Exercise details: Write out the lines from the top of the material through the line with "ジョルジオ・アルマーニの猫", exactly and with nothing added.
Segment Open
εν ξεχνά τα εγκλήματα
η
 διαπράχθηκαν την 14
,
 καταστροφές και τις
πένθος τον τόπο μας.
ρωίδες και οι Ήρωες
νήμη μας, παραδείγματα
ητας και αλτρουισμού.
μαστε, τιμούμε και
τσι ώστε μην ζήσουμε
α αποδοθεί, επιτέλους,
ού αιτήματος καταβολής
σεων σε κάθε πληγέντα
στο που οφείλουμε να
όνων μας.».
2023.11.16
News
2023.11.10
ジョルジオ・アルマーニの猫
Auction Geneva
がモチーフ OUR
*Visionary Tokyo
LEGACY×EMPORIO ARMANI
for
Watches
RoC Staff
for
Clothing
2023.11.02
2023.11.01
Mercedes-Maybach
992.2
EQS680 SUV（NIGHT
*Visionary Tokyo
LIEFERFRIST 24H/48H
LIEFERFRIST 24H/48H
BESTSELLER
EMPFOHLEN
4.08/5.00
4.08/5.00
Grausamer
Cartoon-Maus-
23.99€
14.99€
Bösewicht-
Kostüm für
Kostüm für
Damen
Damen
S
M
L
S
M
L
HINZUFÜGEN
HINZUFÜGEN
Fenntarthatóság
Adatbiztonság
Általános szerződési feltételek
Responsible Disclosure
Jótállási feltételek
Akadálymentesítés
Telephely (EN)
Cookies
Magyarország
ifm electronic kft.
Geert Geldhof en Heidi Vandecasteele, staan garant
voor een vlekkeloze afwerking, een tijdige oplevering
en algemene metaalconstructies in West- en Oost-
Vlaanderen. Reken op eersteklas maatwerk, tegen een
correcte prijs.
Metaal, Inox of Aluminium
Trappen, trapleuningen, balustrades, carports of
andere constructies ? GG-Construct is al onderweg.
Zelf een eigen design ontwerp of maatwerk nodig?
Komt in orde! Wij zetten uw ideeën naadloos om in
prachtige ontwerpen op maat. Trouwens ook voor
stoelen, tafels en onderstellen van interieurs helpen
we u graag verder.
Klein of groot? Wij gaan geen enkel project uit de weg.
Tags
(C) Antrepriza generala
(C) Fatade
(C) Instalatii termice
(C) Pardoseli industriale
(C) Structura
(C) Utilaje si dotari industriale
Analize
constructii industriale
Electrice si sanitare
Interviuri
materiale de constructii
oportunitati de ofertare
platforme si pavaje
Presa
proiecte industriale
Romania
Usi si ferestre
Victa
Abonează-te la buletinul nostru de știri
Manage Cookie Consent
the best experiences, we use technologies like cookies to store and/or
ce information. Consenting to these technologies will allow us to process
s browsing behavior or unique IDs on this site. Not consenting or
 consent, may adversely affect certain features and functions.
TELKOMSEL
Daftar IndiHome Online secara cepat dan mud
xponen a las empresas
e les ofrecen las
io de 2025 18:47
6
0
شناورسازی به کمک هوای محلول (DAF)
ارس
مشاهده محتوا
Segment Closed
Solution:
εν ξεχνά τα εγκλήματα
η
 διαπράχθηκαν την 14
,
 καταστροφές και τις
πένθος τον τόπο μας.
ρωίδες και οι Ήρωες
νήμη μας, παραδείγματα
ητας και αλτρουισμού.
μαστε, τιμούμε και
τσι ώστε μην ζήσουμε
α αποδοθεί, επιτέλους,
ού αιτήματος καταβολής
σεων σε κάθε πληγέντα
στο που οφείλουμε να
όνων μας.».
2023.11.16
News
2023.11.10
ジョルジオ・アルマーニの猫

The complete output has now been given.